* What you have to do
Below are records; reply with nothing but the number of lines in them that contain "column".

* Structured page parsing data

------------------------------------

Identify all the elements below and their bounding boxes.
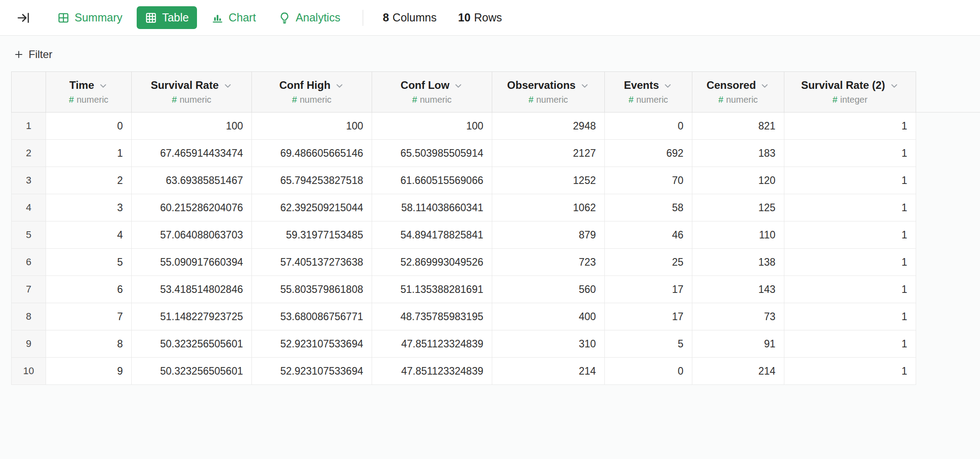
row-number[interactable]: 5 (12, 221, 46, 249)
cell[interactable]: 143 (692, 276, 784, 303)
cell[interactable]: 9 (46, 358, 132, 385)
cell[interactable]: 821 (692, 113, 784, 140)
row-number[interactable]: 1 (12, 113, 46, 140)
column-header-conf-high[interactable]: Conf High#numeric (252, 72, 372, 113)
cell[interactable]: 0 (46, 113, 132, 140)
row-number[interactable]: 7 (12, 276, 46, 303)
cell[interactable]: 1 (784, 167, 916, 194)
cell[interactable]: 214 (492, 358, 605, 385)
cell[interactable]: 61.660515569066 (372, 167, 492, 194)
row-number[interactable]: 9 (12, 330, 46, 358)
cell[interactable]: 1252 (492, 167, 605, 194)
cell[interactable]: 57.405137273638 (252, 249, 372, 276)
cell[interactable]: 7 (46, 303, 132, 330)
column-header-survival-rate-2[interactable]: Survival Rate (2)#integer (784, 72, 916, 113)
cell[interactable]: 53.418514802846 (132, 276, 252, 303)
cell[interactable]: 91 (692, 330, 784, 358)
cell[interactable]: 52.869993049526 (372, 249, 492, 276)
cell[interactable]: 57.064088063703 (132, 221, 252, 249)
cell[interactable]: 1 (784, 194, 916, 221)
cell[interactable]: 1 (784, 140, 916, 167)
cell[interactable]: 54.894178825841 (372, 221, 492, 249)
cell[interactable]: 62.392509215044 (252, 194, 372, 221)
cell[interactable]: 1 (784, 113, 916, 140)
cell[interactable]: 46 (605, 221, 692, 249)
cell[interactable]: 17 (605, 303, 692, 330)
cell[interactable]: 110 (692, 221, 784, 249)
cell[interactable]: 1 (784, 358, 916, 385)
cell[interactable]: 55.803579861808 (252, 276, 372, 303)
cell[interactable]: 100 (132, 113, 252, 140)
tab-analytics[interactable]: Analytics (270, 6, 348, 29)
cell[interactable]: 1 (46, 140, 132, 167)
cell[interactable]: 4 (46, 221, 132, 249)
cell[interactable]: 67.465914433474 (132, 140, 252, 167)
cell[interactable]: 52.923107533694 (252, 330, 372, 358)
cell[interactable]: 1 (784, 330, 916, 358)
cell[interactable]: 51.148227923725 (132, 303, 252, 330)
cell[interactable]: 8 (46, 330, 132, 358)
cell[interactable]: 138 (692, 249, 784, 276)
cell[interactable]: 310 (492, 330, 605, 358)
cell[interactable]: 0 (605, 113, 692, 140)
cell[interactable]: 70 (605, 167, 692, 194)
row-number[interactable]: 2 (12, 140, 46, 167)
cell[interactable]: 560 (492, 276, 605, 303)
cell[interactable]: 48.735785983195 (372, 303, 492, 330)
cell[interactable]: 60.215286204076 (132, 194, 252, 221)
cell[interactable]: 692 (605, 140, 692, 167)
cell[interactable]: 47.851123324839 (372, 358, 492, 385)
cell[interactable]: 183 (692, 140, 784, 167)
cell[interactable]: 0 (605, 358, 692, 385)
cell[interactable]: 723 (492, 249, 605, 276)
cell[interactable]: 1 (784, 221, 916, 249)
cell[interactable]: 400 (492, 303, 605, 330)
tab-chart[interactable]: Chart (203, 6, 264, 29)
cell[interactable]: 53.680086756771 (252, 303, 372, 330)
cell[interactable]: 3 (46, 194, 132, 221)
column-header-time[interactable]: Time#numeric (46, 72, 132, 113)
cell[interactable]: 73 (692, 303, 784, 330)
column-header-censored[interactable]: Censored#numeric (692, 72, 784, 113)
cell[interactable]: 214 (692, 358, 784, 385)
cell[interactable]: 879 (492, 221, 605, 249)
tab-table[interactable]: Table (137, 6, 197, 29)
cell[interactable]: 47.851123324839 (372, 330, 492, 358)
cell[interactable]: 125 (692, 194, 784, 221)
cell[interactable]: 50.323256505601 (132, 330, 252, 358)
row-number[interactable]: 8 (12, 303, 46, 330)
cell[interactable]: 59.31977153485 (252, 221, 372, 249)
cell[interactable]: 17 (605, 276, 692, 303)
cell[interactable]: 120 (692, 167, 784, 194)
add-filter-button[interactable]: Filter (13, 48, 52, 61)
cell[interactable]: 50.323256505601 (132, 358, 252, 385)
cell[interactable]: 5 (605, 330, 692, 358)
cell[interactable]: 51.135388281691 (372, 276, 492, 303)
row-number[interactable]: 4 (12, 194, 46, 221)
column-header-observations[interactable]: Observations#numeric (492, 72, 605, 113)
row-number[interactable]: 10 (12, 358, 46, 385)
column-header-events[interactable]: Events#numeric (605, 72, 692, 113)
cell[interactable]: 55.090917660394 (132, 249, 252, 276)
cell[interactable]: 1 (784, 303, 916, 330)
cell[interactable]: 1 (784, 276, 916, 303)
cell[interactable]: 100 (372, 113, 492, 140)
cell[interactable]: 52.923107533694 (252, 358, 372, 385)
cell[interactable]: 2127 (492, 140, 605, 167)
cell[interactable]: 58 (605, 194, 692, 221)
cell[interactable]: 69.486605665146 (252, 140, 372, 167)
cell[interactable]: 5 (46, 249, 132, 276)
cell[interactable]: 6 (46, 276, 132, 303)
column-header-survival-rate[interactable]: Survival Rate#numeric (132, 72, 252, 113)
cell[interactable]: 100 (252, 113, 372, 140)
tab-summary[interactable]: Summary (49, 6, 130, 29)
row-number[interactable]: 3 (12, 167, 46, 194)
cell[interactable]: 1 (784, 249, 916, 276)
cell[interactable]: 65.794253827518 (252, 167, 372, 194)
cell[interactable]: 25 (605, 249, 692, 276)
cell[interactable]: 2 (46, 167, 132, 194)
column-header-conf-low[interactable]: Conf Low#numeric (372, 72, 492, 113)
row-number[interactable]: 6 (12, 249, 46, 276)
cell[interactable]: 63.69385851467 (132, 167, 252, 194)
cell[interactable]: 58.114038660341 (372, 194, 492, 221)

------------------------------------

* Answer to this task
8